The French are known as the lovers of the world, their culture romanticised in films and songs. This easy hedonistic lifestyle is very different to the more prudish Anglo-Saxon views popular in America and the UK. But should we embrace the French attitude to cheating?
The rate of infidelity in France seems to be a lot higher than in other parts of the west. Some research claims around 40% of French people do not believe sexual fidelity is needed in love. Rather, many believe that love and sex are totally different things and their views on infidelity reflect those opinions.
It’s not that the French support cheating. In fact, there’s a large amount of expectation that any such dealings need to be discreet and being indiscreet is both rude and selfish. However, they don’t see it as a mortal sin. This can be seen in the different ways the public reacted to their leader’s personal affairs.
Bill Clinton in the USA was heavily condemned for his actions.
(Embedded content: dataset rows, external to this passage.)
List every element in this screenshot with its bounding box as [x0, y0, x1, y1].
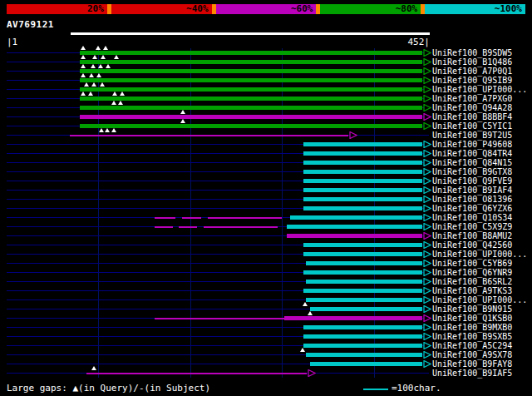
hit-label[interactable]: UniRef100_C5YIC1 — [432, 121, 512, 131]
hit-label[interactable]: UniRef100_Q10S34 — [432, 213, 512, 222]
hit-label[interactable]: UniRef100_A9TKS3 — [432, 286, 512, 295]
alignment-segment[interactable] — [182, 217, 201, 219]
hit-label[interactable]: UniRef100_C5X9Z9 — [432, 222, 512, 231]
hit-label[interactable]: UniRef100_P49608 — [432, 140, 512, 149]
alignment-segment[interactable] — [80, 115, 422, 119]
hit-label[interactable]: UniRef100_B9FAY8 — [432, 359, 512, 369]
hit-row: UniRef100_B9SDW5 — [0, 48, 532, 57]
alignment-segment[interactable] — [155, 217, 175, 219]
hit-row: UniRef100_B9IAF5 — [0, 369, 532, 378]
alignment-segment[interactable] — [306, 353, 422, 357]
alignment-segment[interactable] — [303, 170, 422, 174]
alignment-segment[interactable] — [303, 334, 422, 339]
hit-label[interactable]: UniRef100_O81396 — [432, 195, 512, 204]
hit-label[interactable]: UniRef100_B6SRL2 — [432, 277, 512, 286]
alignment-segment[interactable] — [208, 217, 283, 219]
alignment-segment[interactable] — [303, 252, 422, 256]
hit-label[interactable]: UniRef100_B8BBF4 — [432, 112, 512, 121]
hit-label[interactable]: UniRef100_B9MXB0 — [432, 323, 512, 332]
hit-label[interactable]: UniRef100_B1Q486 — [432, 57, 512, 67]
hit-arrowhead-icon — [423, 287, 431, 295]
alignment-segment[interactable] — [284, 316, 422, 320]
hit-label[interactable]: UniRef100_B9IAF5 — [432, 369, 512, 378]
alignment-segment[interactable] — [303, 179, 422, 183]
hit-row: UniRef100_Q94A28 — [0, 103, 532, 112]
hit-label[interactable]: UniRef100_B9IAF4 — [432, 186, 512, 195]
hit-arrowhead-icon — [423, 324, 431, 331]
alignment-segment[interactable] — [306, 298, 422, 302]
alignment-segment[interactable] — [310, 362, 422, 366]
alignment-segment[interactable] — [80, 51, 422, 55]
alignment-segment[interactable] — [204, 226, 278, 228]
hit-arrowhead-icon — [423, 159, 431, 166]
identity-scale-bar: 20%~40%~60%~80%~100% — [7, 4, 525, 14]
hit-label[interactable]: UniRef100_UPI000... — [432, 85, 527, 94]
hit-label[interactable]: UniRef100_A5C294 — [432, 341, 512, 350]
alignment-segment[interactable] — [86, 373, 307, 374]
large-gap-marker — [84, 82, 89, 87]
hits-plot: UniRef100_B9SDW5UniRef100_B1Q486UniRef10… — [0, 48, 532, 379]
hit-label[interactable]: UniRef100_B9T2U5 — [432, 131, 512, 140]
hit-label[interactable]: UniRef100_Q84N15 — [432, 158, 512, 167]
hit-row: UniRef100_B9GTX8 — [0, 167, 532, 176]
alignment-segment[interactable] — [179, 226, 197, 228]
hit-label[interactable]: UniRef100_A7PXG0 — [432, 94, 512, 103]
hit-label[interactable]: UniRef100_UPI000... — [432, 250, 527, 259]
alignment-segment[interactable] — [80, 78, 422, 82]
alignment-segment[interactable] — [70, 135, 348, 136]
alignment-segment[interactable] — [303, 289, 422, 293]
hit-label[interactable]: UniRef100_Q6YZX6 — [432, 204, 512, 213]
hit-label[interactable]: UniRef100_B9N915 — [432, 304, 512, 314]
hit-label[interactable]: UniRef100_B9SDW5 — [432, 48, 512, 57]
scale-segment: 20% — [7, 4, 107, 14]
alignment-segment[interactable] — [80, 124, 422, 128]
large-gap-marker — [91, 64, 96, 68]
alignment-segment[interactable] — [303, 344, 422, 348]
alignment-segment[interactable] — [303, 206, 422, 210]
alignment-segment[interactable] — [80, 97, 422, 101]
hit-label[interactable]: UniRef100_B9SXB5 — [432, 332, 512, 341]
large-gap-marker — [111, 128, 116, 132]
large-gap-marker — [101, 55, 106, 59]
alignment-segment[interactable] — [303, 188, 422, 192]
alignment-segment[interactable] — [310, 307, 422, 311]
hit-label[interactable]: UniRef100_UPI000... — [432, 295, 527, 304]
hit-label[interactable]: UniRef100_Q42560 — [432, 240, 512, 250]
alignment-segment[interactable] — [303, 161, 422, 165]
alignment-segment[interactable] — [303, 243, 422, 247]
alignment-segment[interactable] — [80, 60, 422, 64]
hit-label[interactable]: UniRef100_Q6YNR9 — [432, 268, 512, 277]
hit-label[interactable]: UniRef100_A7P0Q1 — [432, 67, 512, 76]
hit-label[interactable]: UniRef100_Q9SIB9 — [432, 76, 512, 85]
hit-label[interactable]: UniRef100_B8AMU2 — [432, 231, 512, 240]
hit-row: UniRef100_Q1KSB0 — [0, 314, 532, 323]
hit-label[interactable]: UniRef100_Q9FVE9 — [432, 176, 512, 186]
alignment-segment[interactable] — [155, 318, 283, 319]
hit-label[interactable]: UniRef100_C5YB69 — [432, 259, 512, 268]
alignment-segment[interactable] — [290, 215, 422, 220]
alignment-segment[interactable] — [287, 225, 422, 229]
hit-arrowhead-icon — [423, 260, 431, 267]
scale-legend-line — [363, 389, 388, 390]
alignment-segment[interactable] — [306, 280, 422, 284]
hit-label[interactable]: UniRef100_B9GTX8 — [432, 167, 512, 176]
alignment-segment[interactable] — [303, 151, 422, 156]
alignment-overview: 20%~40%~60%~80%~100% AV769121 |1 452| Un… — [0, 0, 532, 396]
alignment-segment[interactable] — [303, 270, 422, 275]
hit-label[interactable]: UniRef100_Q94A28 — [432, 103, 512, 112]
hit-label[interactable]: UniRef100_Q1KSB0 — [432, 314, 512, 323]
alignment-segment[interactable] — [287, 234, 422, 238]
hit-row: UniRef100_C5YB69 — [0, 259, 532, 268]
alignment-segment[interactable] — [306, 261, 422, 265]
alignment-segment[interactable] — [80, 106, 422, 110]
scale-segment: ~100% — [425, 4, 525, 14]
large-gap-marker — [118, 101, 123, 105]
alignment-segment[interactable] — [303, 325, 422, 329]
alignment-segment[interactable] — [303, 142, 422, 146]
alignment-segment[interactable] — [303, 197, 422, 201]
alignment-segment[interactable] — [155, 226, 172, 228]
alignment-segment[interactable] — [80, 69, 422, 73]
alignment-segment[interactable] — [80, 87, 422, 92]
hit-label[interactable]: UniRef100_Q84TR4 — [432, 149, 512, 158]
hit-label[interactable]: UniRef100_A9SX78 — [432, 350, 512, 359]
Many believed it to be entirely morally wrong. The overall atmosphere of people’s perceptions is extremely different to how the French reacted to finding out Francois Hollande had a mistress.
Honesty might not be the best policy
The way affairs happen in France is that they are simply not talked about. The cinq-à-sept translates to 5 to 7, referring to the time after work and meet their lover before getting home. Now it’s often used to refer to affairs in a way that shows it’s no big deal.
The affair is a sex thing. You are sexually attracted to someone (who is not your partner) and they are attracted to you. As consenting adults, you may meet once or more regularly for a casual fling. It doesn’t hamper your time or affections towards your formal spouse, and they never need to know.
The emphasis is on the fact your spouse is who your heart belongs to. They get your affection and attention and passionate love. As long as that isn’t affected, then what’s wrong with a little outside sex here and there? Some believe it even helps keep them more sexually interested in the partner and that it actually helps spice up their sex lives.
But this happy scenario only works if the affair remains unspoken. It’s a thing, but at the same time, not a thing. As soon as it’s brought up, it becomes a problem. If it’s brought up, then questions arise on how serious in nature the relationship of the affair is. If it’s simply casual with no consequences, then why bring it up?
Some may even believe it’s better to lie to your spouse about it. “Of course he lied. That’s what a gentleman does.”
Not for everyone
Of course, don’t believe this lifestyle is how all French people believe. Numbers-wise, it’s actually still the minority that lives this way. Mostly the middle and upper classes.
One of the reasons it works is because it’s inherently part of a culture in France. One that both the men and women have a mutual but silent understanding of. If you wanted to have an affair in the US, your partner probably doesn’t want you to lie about it.
There’s a much bigger emphasis on how love and marriages work long-term that seems to play a large part in the lifestyle as well. Women continue to work on themselves, to always be desirable and have the ability to catch the attention of other men. Men have to continually win the affections of his partner.
This can sound either tiring or exciting. Many in France believe this is the key to keeping the spark going in a long-term relationship. Some believe that affairs help keep them motivated or remind them to cherish their spouse.
The logic doesn’t make sense to everyone. It’s not something you can simply switch to either. You would have to find like minded people first, and probably be quite open about it. Unless you end up having a French lover, or live in France, a better solution would be to embrace the idea of just having an open relationship. Which isn’t too far off what the French do.